The product of two number is 20 5/7. If one of the number is 6 2/5 find the other
To find the other number, we can divide the product by the given number.
First, let's convert 6 2/5 to an improper fraction:
6 2/5 = (5*6 + 2)/5 = 32/5
Now, divide the product 20 5/7 by 32/5:
(20 5/7) ÷ (32/5)
To divide fractions, we can multiply the first fraction by the reciprocal of the second fraction. So,
(20 5/7) ÷ (32/5) = (20 5/7) * (5/32)
Let's add the whole number and fraction separately:
20 * 5/32 + 5/7 * 5/32
Multiply the numerators and denominators:
(100/32) + (25/32)
Combine the fractions:
125/32
The other number is 125/32 or 3 29/32.
To find the other number, we can use the concept of division.
Step 1: Convert the mixed numbers to improper fractions.
The first number is 6 2/5, which can be written as 32/5.
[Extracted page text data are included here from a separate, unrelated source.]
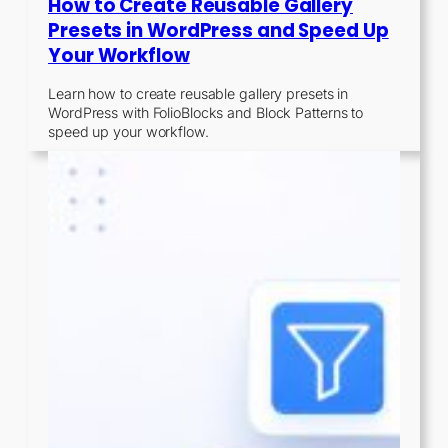
How to Create Reusable Gallery
Presets in WordPress and Speed Up
Your Workflow
Learn how to create reusable gallery presets in
WordPress with FolioBlocks and Block Patterns to
speed up your workflow.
Step 2: Multiply the two numbers to find their product.
Let x be the other number we need to find.
The product of the two numbers is given as 20 5/7, which can be written as 147/7.
So, we have the equation 32/5 * x = 147/7.
Step 3: Simplify the equation.
To do this, we can cross-multiply.
(32/5) * x = (147/7)
(32 * x) / 5 = 147 / 7
Step 4: Solve for x.
Cross-multiplying gives us:
(32 * x) * 7 = 147 * 5
224x/5 = 735/1
To isolate x, we multiply both sides of the equation by 5.
(224x * 5) / 5 = (735/1) * 5
224x = 3675
To solve for x, divide both sides of the equation by 224.
224x / 224 = 3675 / 224
x = 16.42 (rounded to two decimal places)
Therefore, the other number is approximately 16.42.